The GAO’s lavish partying and the Secret Service’s Colombian shenanigans have generated plenty of headlines. Michael Tanner of the Cato Institute warns in his latest National Review Online column that these scandals shouldn’t distract people from the federal government’s real problems.

Given our flaws as individuals, the Obama administration believes that government should run our health-care system. Left to our own devices, we might fail to buy health insurance or buy insurance that doesn’t include the right package of benefits. Government needs to subsidize “green energy,” because we might decide to buy fuel-inefficient cars. Government needs to oversee the banking industry and housing markets, because banks made loans to people who couldn’t afford to pay them back.

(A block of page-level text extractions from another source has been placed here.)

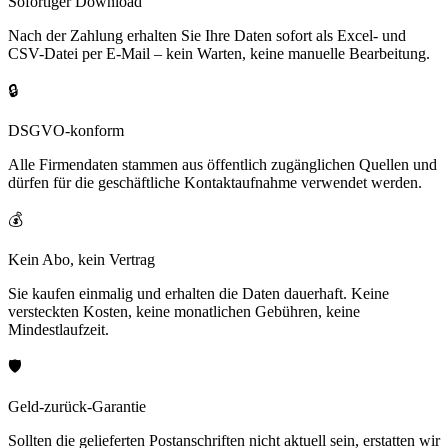
Sofortiger Download
Nach der Zahlung erhalten Sie Ihre Daten sofort als Excel- und
CSV-Datei per E-Mail – kein Warten, keine manuelle Bearbeitung.
🔒
DSGVO-konform
Alle Firmendaten stammen aus öffentlich zugänglichen Quellen und
dürfen für die geschäftliche Kontaktaufnahme verwendet werden.
💰
Kein Abo, kein Vertrag
Sie kaufen einmalig und erhalten die Daten dauerhaft. Keine
versteckten Kosten, keine monatlichen Gebühren, keine
Mindestlaufzeit.
🛡️
Geld-zurück-Garantie
Sollten die gelieferten Postanschriften nicht aktuell sein, erstatten wir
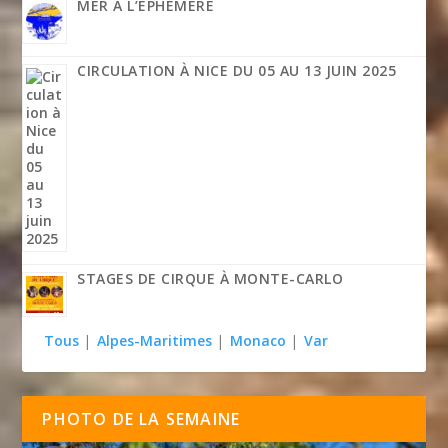
MER À L’ÉPHÉMÈRE
CIRCULATION À NICE DU 05 AU 13 JUIN 2025
STAGES DE CIRQUE À MONTE-CARLO
Tous
|
Alpes-Maritimes
|
Monaco
|
Var
PHOTO DE LA SEMAINE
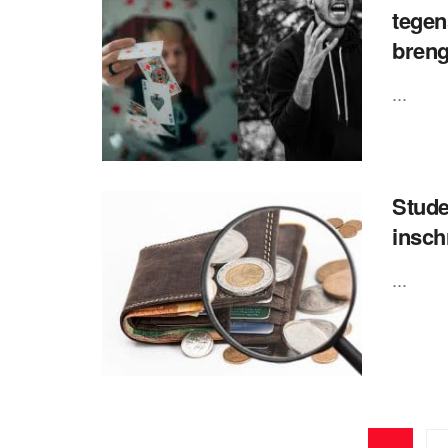
tegen
breng
...
Stude
insch
...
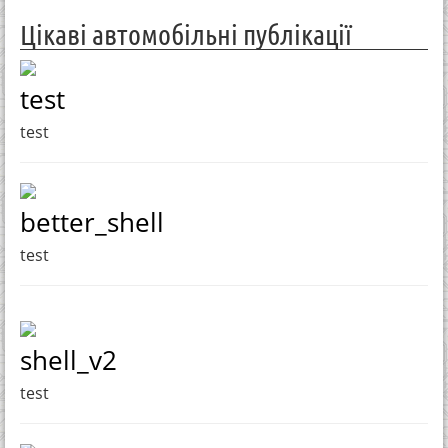
Цікаві автомобільні публікації
test
test
better_shell
test
shell_v2
test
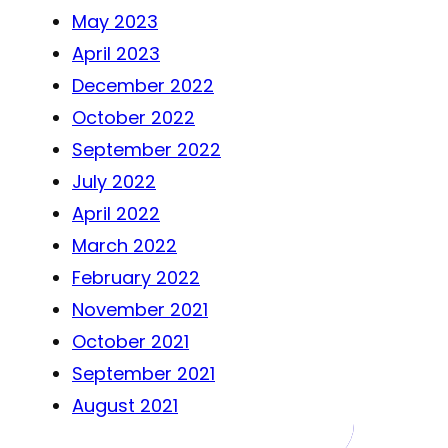
May 2023
April 2023
December 2022
October 2022
September 2022
July 2022
April 2022
March 2022
February 2022
November 2021
October 2021
September 2021
August 2021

People are prejudiced and selfish. Government is altruistic and “fair.” Markets fail, but not government. As President Obama sees it, government can make us better and lead us to the promised land.

But, as the GAO and Secret Service scandals should remind us, government is made up not of philosopher-economist-saints but of men and women like the rest of us — afflicted by failures, corruption, short-sightedness, and self-interest. The difference is that government gives those imperfect individuals the power to impose their views and desires on the rest of us.

The Founding Fathers understood this. They knew that some government is necessary to protect our rights to “life, liberty, and the pursuit of happiness.” For this reason, they noted in the Declaration of Independence, “governments are instituted among men.” But they also understood that government needs to be carefully limited in its scope and power.